Figure 1. Garden peas benefit from a windbreak and mulch.
About Garden Peas
Peas are one of the first vegetables to be planted in the spring, as they enjoy cooler weather. Few things beat the taste of fresh peas right from the garden – lightly cooked or even raw! Peas are good for you too, with low calories and fat, healthy fiber, Vitamins K, A, B, and C, zinc, copper, calcium, iron, and potassium, all with a low glycemic index. Peas have been domesticated for a very long time; they were found in an archaeological site in Switzerland dating 9000 years ago. Physicians in ancient Rome used peas boiled in sea water to cure skin infections. However, other ancient peoples thought eating too many peas would give a person leprosy.
More recently, it has been discovered that peas contain a number of phytonutrients that may help protect our health. For example, a recent study suggests that coumestrol, which are peas are rich in, may lower the risk of stomach cancer. And researchers have found that people who eat diets rich in peas and other legumes have a lowered risk of type 2 diabetes. Other substances in green peas are known to be anti-inflammatory.
Peas are also good for our soils. Bacteria that live in their roots help fix nitrogen into a form that other plants can use after the pea plants die.

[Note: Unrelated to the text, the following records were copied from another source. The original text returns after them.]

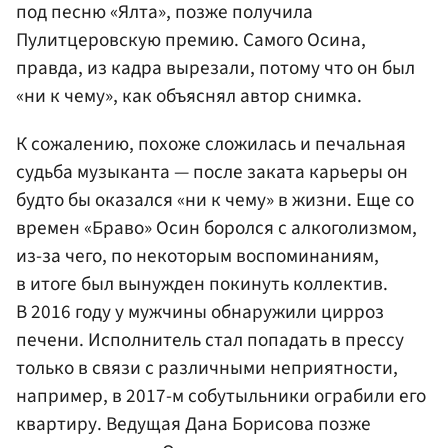
под песню «Ялта», позже получила
Пулитцеровскую премию. Самого Осина,
правда, из кадра вырезали, потому что он был
«ни к чему», как объяснял автор снимка.
К сожалению, похоже сложилась и печальная
судьба музыканта — после заката карьеры он
будто бы оказался «ни к чему» в жизни. Еще со
времен «Браво» Осин боролся с алкоголизмом,
из-за чего, по некоторым воспоминаниям,
в итоге был вынужден покинуть коллектив.
В 2016 году у мужчины обнаружили цирроз
печени. Исполнитель стал попадать в прессу
только в связи с различными неприятности,
например, в 2017-м собутыльники ограбили его
квартиру. Ведущая Дана Борисова позже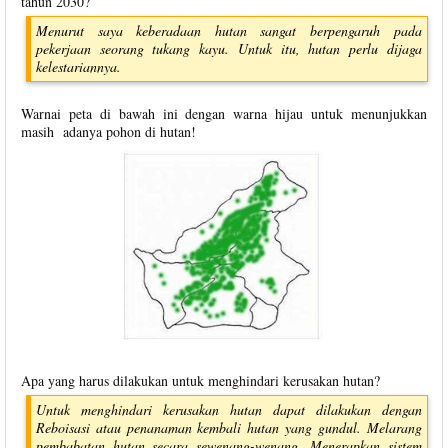
tahun 2030?
Menurut saya keberadaan hutan sangat berpengaruh pada
pekerjaan seorang tukang kayu. Untuk itu, hutan perlu dijaga
kelestariannya.
Warnai peta di bawah ini dengan warna hijau untuk menunjukkan
masih adanya pohon di hutan!
Apa yang harus dilakukan untuk menghindari kerusakan hutan?
Untuk menghindari kerusakan hutan dapat dilakukan dengan
Reboisasi atau penanaman kembali hutan yang gundul. Melarang
pembabatan hutan secara sewenang-wenang. Menerapkan sistem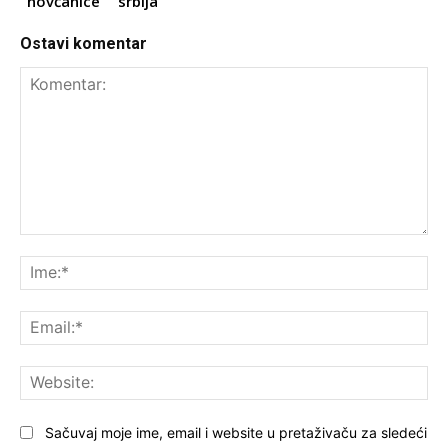
novčanice
srbija
Ostavi komentar
Komentar:
Ime
Ema
Web
Sačuvaj moje ime, email i website u pretaživaču za sledeći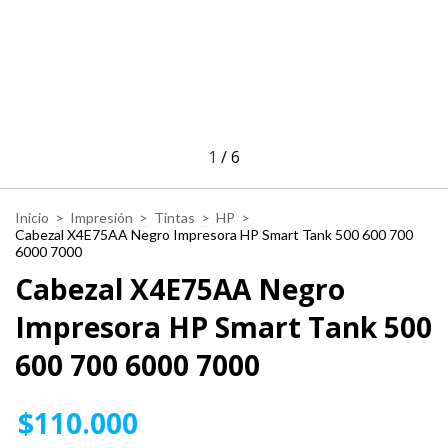
1
/
6
Inicio
>
Impresión
>
Tintas
>
HP
>
Cabezal X4E75AA Negro Impresora HP Smart Tank 500 600 700
6000 7000
Cabezal X4E75AA Negro
Impresora HP Smart Tank 500
600 700 6000 7000
$110.000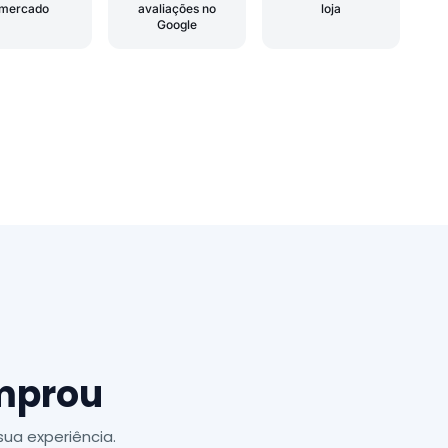
mercado
avaliações no
loja
Google
omprou
ua experiência.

For fresh eating, there are three main types: Green peas, our “normal” garden variety (Figure 2); snap peas, with a thickened edible pod (some varieties may need to be destringed); and snow peas, with flattened edible pods which usually require destringing. Look for heat tolerance and powdery mildew resistance when selecting varieties. Height of pea vines vary greatly so check to see if selected varieties will need trellising. Some gardeners construct a trellis by attaching netting or chicken wire to posts (Figure 2), others simply place sticks into the ground to help hold the plants upright (Figure 3).
Fig. 2. Netting can be attached to posts for a sturdy trellis for peas to grow on.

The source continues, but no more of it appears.